A continuous casting process produces a slab by continuously supplying molten steel from a ladle to a mold while temporarily storing the molten steel in a tundish of a continuous caster and cooling the mold.
FIG. 1 is a cross-sectional view illustrating examples of incorrect positioning of a submerged entry nozzle that is inserted down into a mold, and FIG. 2 shows graphs illustrating the result of a numerical analysis of normal or abnormal channelling phenomenon of molten steel according to the positioning of a submerged entry nozzle.
According to the figures, a submerged entry nozzle 5 that supplies molten steel into a mold 3 is mounted under the tundish 1. The submerged entry nozzle 5 is mounted to penetrate and extend out from the bottom of the tundish 1 while passing through a well block 7, which is inserted through the bottom of the tundish 1, and a nozzle connector 9 attached to the bottom. The nozzle connector 9 holds the upper portion of the submerged entry nozzle 5 to maintain the perpendicularity of the submerged entry nozzle.
Two opposing molten steel discharge holes 11 are formed at a lower portion of the submerged entry nozzle 5. A stopper 13 is disposed over the submerged entry nozzle 5, which controls the amount of supply of molten steel into the mold 3 by opening/closing the submerged entry nozzle 5.
Installation of the tundish 1 having this configuration is completed by inserting the submerged nozzle 5 down into the mold 3 and positioning the lower end of the submerged entry nozzle 5 inside the mold 3, in which a centering operation of the submerged entry nozzle 5 is performed.
The centering operation of the submerged entry nozzle 5 is performed by moving the tundish 1, using a cylinder, in which the quality of a product is largely influenced by design factors, such as the shape, size, and position (submerged depth) of a molten steel discharge hole, and operational factors, such as the initial installation position before casting starts and a position change generated in casting.
That is, when the submerged entry nozzle 5 is accurately centered, as shown in FIG. 2A, a left-right symmetric flow pattern is formed in the long side (defining the width of billet) and short side (defining the thickness of billet) directions of the mold 3 and consistent initial solidification is ensured, such that it is possible to manufacture a fine billet or a defect-free billet.
However, thermal deformation in the longitudinal direction of the mold 3 is easily generated when the tundish 1 is used over a long period of time, and as a result, the tundish 1 becomes eccentric at one side in the longitudinal direction. The eccentricity of the tundish 1 reduces the accuracy for centering the submerged entry nozzle 5 in the mold 3, even if the submerged entry nozzle 5 is installed perpendicular at the lower portion of the tundish 1.
As described above, when casting is performed by opening the stopper 13, with the submerged entry nozzle 5 inaccurately centered, as shown in FIGS. 2B and 2C, the molten steel becomes concentrated at one side within the mold 3, thereby generating a channelling phenomenon of the molten steel.

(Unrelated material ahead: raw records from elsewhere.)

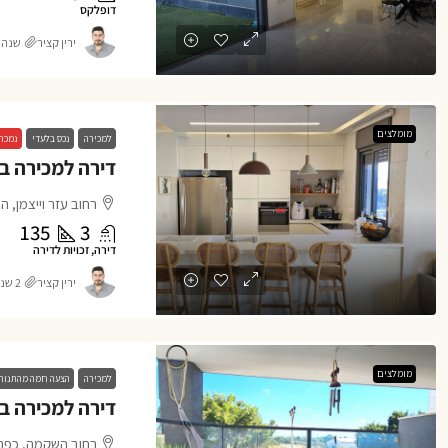
דופלקס
ירין קציר
שנה 1 ago
מומלצים
למכירה
נכס בלעדי
נמכר
רחוב עזר וייצמן, הו
135
3
דירה, זכויות לדירה
ירין קציר
2 שנים ago
מומלצים
למכירה
הצעה חמה מהתנור
רחוב השקמה, כפר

The channelling of the molten steel is closely related to the error in the installation position of the submerged entry nozzle 5, and the installation position error of the submerged entry nozzle 5 is caused mainly by off-centering that occurs in actual continuous casting. Examples of the off-centering are as follows.
There are some cases, such as, first, when the center of the submerged entry nozzle 5 deviates from the center of the mold 3 to the left direction of FIG. 1A, second, when it deviates from the center to the right direction of FIG. 1B, and third, when the submerged entry nozzle 5 is tilted at an angle as in FIG. 1C, which may be caused by inaccurate connection of the nozzle connector 3 or its rotation during changing the submerged entry nozzles 5.
The channelling of the molten steel S inside the mold by the off-centering causes an increase in the fluctuation of the surface of the molten steel or vortex, such that mold powder becomes entrapped in the molten steel S, thereby causing non-uniform solidification. The non-uniform solidification generates non-uniform solidified shells and deteriorates the quality of a slab, and if excessive, it causes a break-out in which the billet explodes and the molten steel flows out during casting.
The break-out increases the possibility of a safety accident to workers and damage to the equipment. Further, as the equipment is damaged, the entire operation should be stopped and the operation equipment should be reset, thereby reducing manufacturing efficiency.